I don’t have a lot of criticism of AppGyver. Where the platform lacks polish it makes up for in functionality. A few thoughts:
- Visual limitations in Composer. If you’re obsessive about visual control, Composer is somewhat limiting. That stated, it’s one of the nicest GUI based apps builders I’ve ever seen.
- Error Handling. Logs are captured via the browser-based management part of Steroids. While presented well, I hope AppGyver concentrates on improving warnings, errors and debug logs to be more developer-friendly and easier to pinpoint why something might not be working.
- Everything is free—for now? AppGyver’s Platform is completely free. They offer add-ons and cloud services for $199 a year, including integration with services such as Facebook, Urban Airship push notifications, Oauth and GPS. Should they need to pivot on their pricing model it may mean the platform ceases to be free or some features will be removed as premium add-ons. Of course, this is the risk of using any free platform.
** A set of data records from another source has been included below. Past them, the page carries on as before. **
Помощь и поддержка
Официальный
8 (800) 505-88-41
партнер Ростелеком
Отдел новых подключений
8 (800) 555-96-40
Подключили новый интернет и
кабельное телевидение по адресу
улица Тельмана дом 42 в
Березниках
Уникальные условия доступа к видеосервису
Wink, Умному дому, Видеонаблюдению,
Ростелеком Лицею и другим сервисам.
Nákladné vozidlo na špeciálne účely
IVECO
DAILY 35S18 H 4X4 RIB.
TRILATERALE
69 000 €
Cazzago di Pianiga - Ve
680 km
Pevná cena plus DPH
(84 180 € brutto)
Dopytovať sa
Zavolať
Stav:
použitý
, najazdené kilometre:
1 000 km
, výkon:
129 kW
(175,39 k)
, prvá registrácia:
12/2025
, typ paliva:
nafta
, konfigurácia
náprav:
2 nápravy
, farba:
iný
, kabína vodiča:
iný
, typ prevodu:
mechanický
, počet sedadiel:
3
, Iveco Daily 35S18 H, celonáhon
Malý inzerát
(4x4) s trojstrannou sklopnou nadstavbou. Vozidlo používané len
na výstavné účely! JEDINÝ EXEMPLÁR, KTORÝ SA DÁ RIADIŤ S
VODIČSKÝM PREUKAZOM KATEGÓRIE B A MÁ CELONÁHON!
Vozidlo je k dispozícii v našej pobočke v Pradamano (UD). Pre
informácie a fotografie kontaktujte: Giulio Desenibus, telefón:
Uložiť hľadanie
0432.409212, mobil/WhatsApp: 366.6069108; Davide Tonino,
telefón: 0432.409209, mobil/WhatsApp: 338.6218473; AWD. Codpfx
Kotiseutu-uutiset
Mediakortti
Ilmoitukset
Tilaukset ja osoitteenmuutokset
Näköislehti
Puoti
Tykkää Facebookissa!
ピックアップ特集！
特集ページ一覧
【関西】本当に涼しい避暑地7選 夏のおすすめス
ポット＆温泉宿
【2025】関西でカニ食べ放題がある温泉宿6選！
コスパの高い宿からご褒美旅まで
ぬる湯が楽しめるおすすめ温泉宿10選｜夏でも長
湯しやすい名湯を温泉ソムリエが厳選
If you’re fluent in AngularJS or another JS MVC, you’ll feel right at home with AppGyver. If not, Composer is a viable option—either as a way to bootstrap your app idea and finish it off using Steroids, or to build your app idea from concept to finished product. With a short setup time, formidable data handling, easy distribution and native-like performance, there’s no reason not to give AppGyver’s offerings a try.